I want to address organ donation in the black and minority ethnic community. I am the Member of Parliament for Burton, which has a large Muslim population—mainly Pakistani and Kashmiri diaspora—who contribute massively to the community. However, there is no doubt that there is a problem with organ donation among BME communities. There is particular concern about the lack of donors coming forward from BME backgrounds. The startling truth is that people from BME backgrounds are up to three times more likely to need an organ but are less likely to donate; they need it more, but they donate less. Only 3.6% of people on the organ donation register are from ethnic minority backgrounds, despite their making up 10.8% of the population and a staggering 27% of the waiting list. Those figures show how skewed the numbers are and how desperate it is that we do something about the issue.

More than 30% of people listed for a kidney transplant are BME, compared with just 5.6% of deceased kidney donors in 2013. Why is that important? NHS blood and transplant statistics show that, on average, people from black and Asian backgrounds have to wait a year longer for a kidney transplant: between 2006 and 2010, the median waiting time for a kidney transplant in the UK for a white person was two years and 363 days, yet for a black or Asian person the wait was three years and 320 days. That is a whole year longer, just because of someone’s ethnicity. Family refusal rates among ethnic minority backgrounds also play a big part. The Minister will know that those rates are much higher than for the population as a whole, with 30% of BME families giving their consent to organ donation, compared with 68.5% of the white population—more than twice as many.

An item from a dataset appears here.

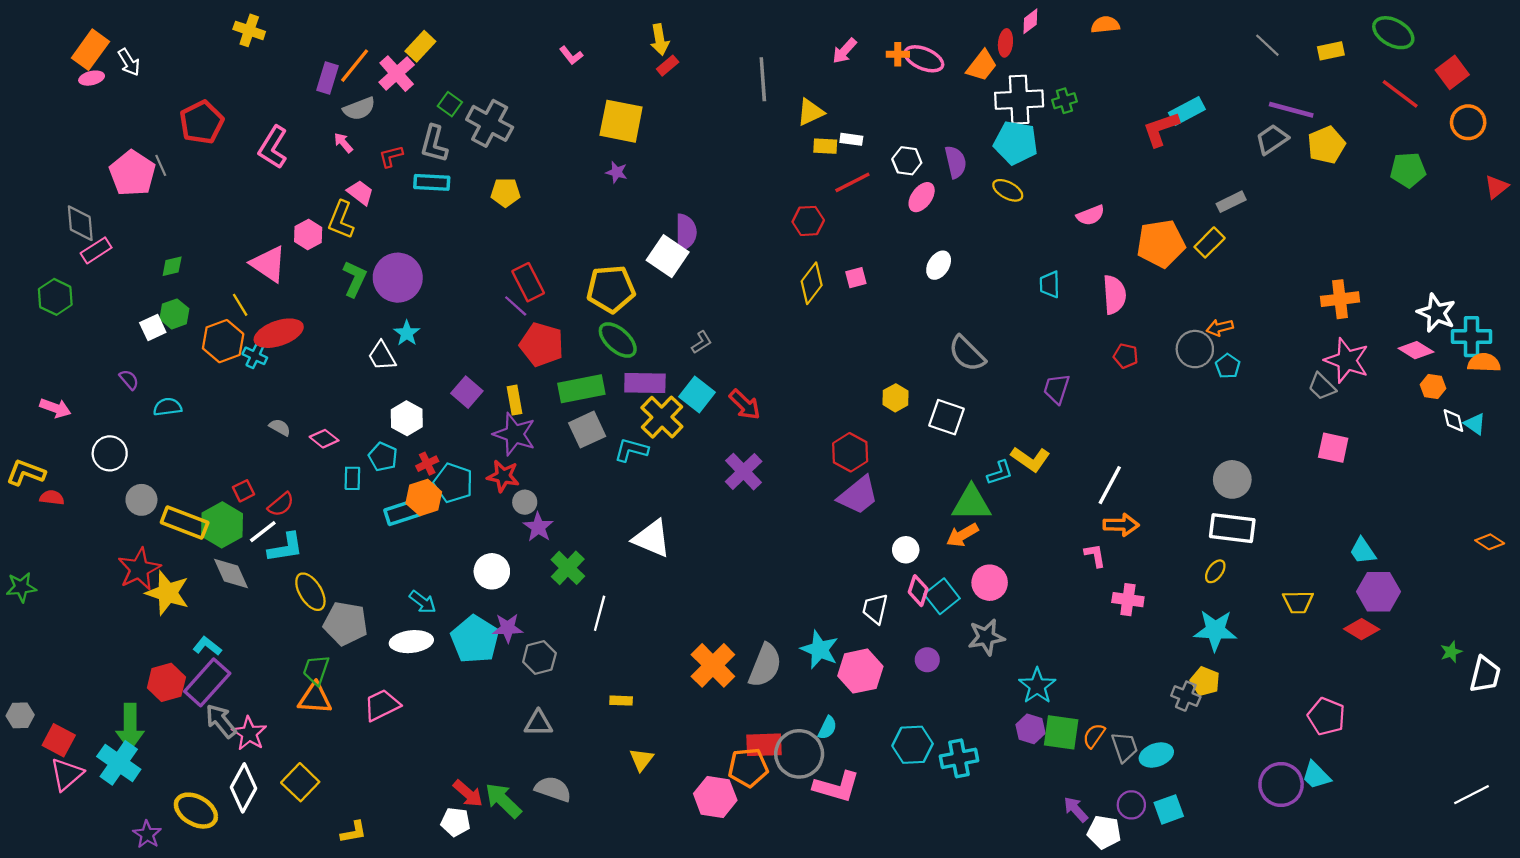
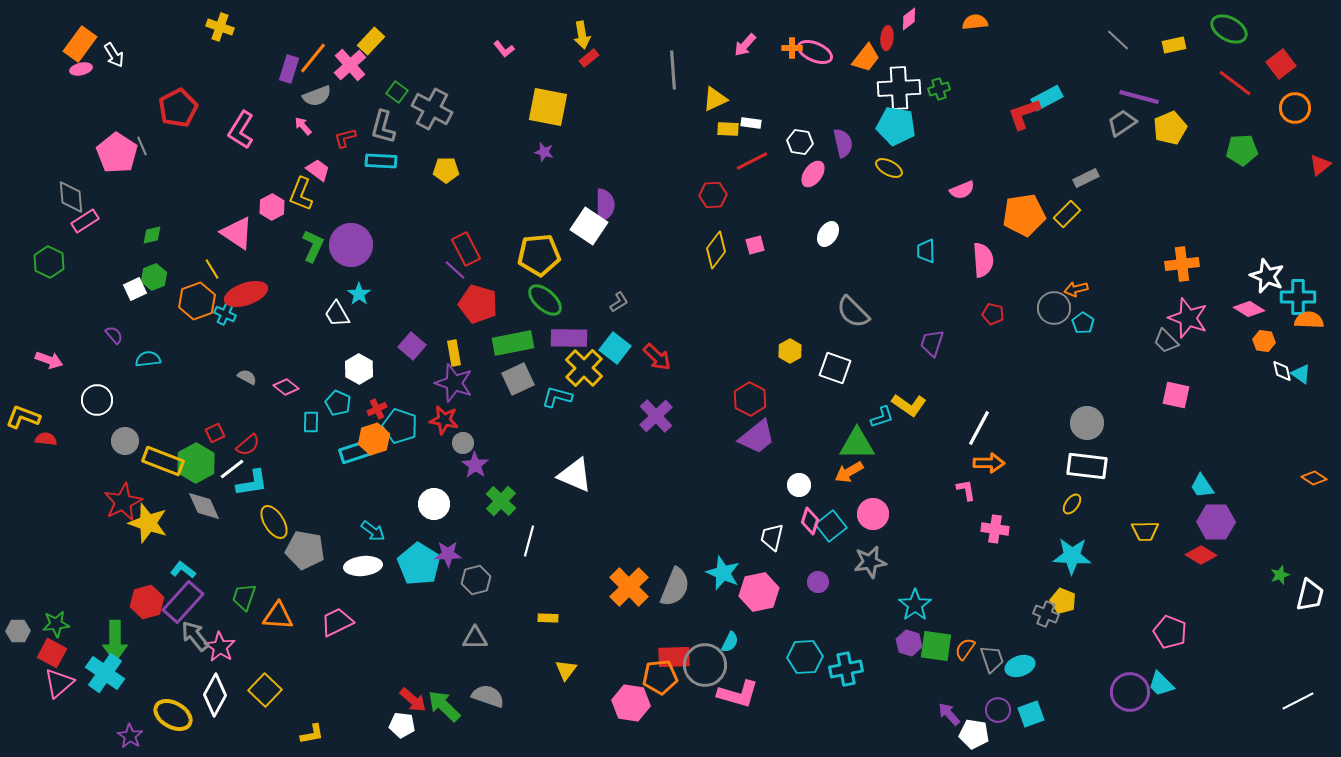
green star: (21, 587) -> (56, 624), moved
green trapezoid: (316, 670) -> (244, 597), moved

That is why it is so important that we tackle the issue of organ donation among the BME community.

Ethnicity is hugely important in organ donation because a person is much more likely to find a match with someone from a similar ethnicity. It is vital that we do more to encourage people from BME backgrounds to sign up to the organ donation register. That is not the only answer; it is also vital that we break down the cultural barriers that prevent BME families from consenting. I commend the Government on the NHS blood and transplant team’s faith and organ donation summit in May last year. It was a good event, and it was agreed that sustained engagement on organ donation by and in ethnic minority communities is needed.

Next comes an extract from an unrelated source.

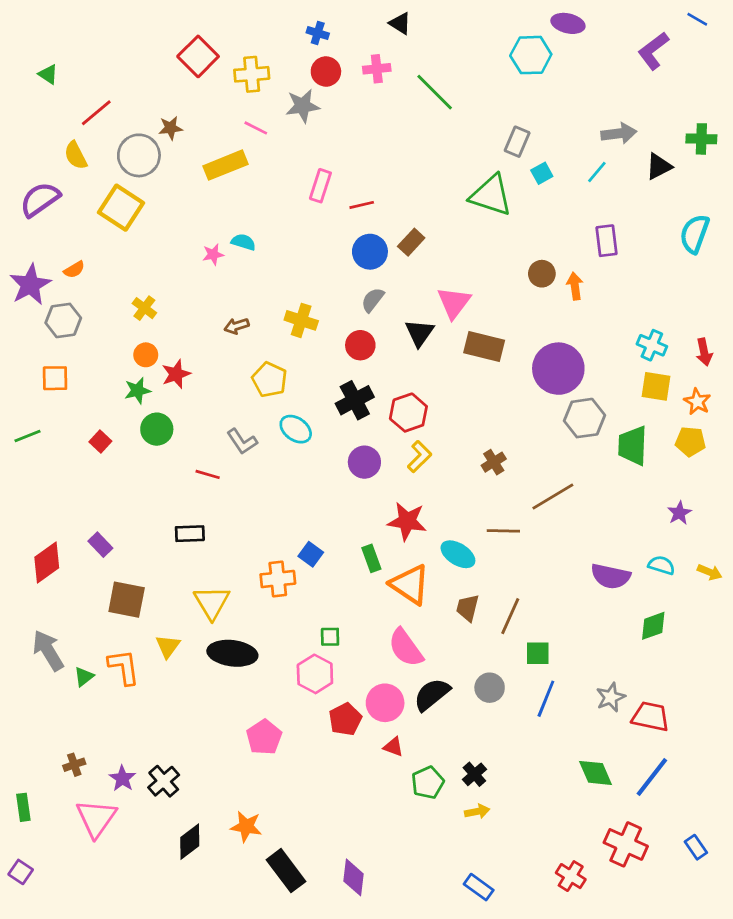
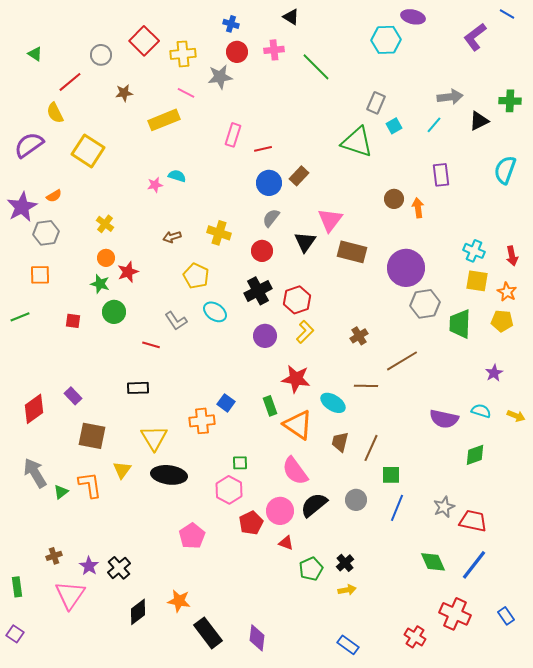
gray circle: (139, 155) -> (101, 55), moved, size x0.7
green star: (138, 391) -> (100, 284), turned 30
red square: (100, 441) -> (73, 321), turned -35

Those are all good words, but I am not seeing them reflected in my community. I am not seeing organ donation being discussed in churches, mosques and community centres. I am not seeing our imams and priests talking to their communities and encouraging them to come forward and donate—to do the right thing by signing up to the organ donation register. None of the major religions object in principle to organ donations, but of course opinions in communities differ. Organ donation is often not discussed, or is called, for example, un-Islamic. We must address such things if we are to break down prejudice and save lives in BME communities as a result. Leaflets have been distributed among different faith communities to that effect, but I hope the Minister will agree that much more can be done.

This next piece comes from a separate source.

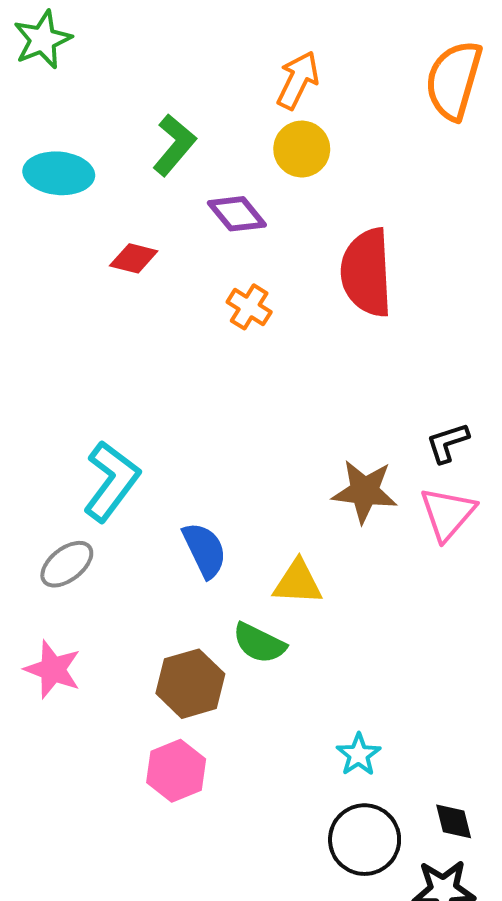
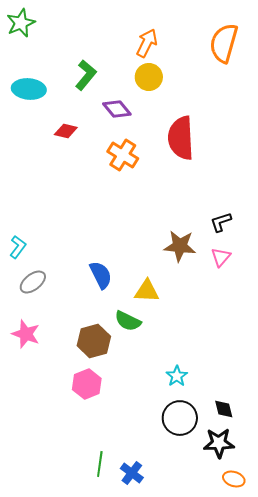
orange cross: (249, 307) -> (123, 155), size x1.4
cyan L-shape: (111, 481) -> (18, 247), moved, size x0.6
pink triangle: (448, 514) -> (221, 257), size x0.7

One way to increase donation that has been advocated is through the use of specialist nurses in organ donation—there is a wonderful acronym: SN-ODs—who were introduced following the 2008 recommendations. We now have 250 SN-ODs, who are there to support people going through the organ donation process and to raise awareness of donating. The National Black, Asian and Minority Ethnic Transplant Alliance is calling for more SN-ODs to come from ethnic minority backgrounds, and I agree with it on that. I am not sure whether the Minister is aware that of those 250 SN-ODs throughout the country, just one is from a BME background. Is it any wonder that we are failing to break down cultural barriers at that terrible moment of loss, when we have only one person from a BME background to engage with people who are suffering such loss, and to encourage them to give life to others?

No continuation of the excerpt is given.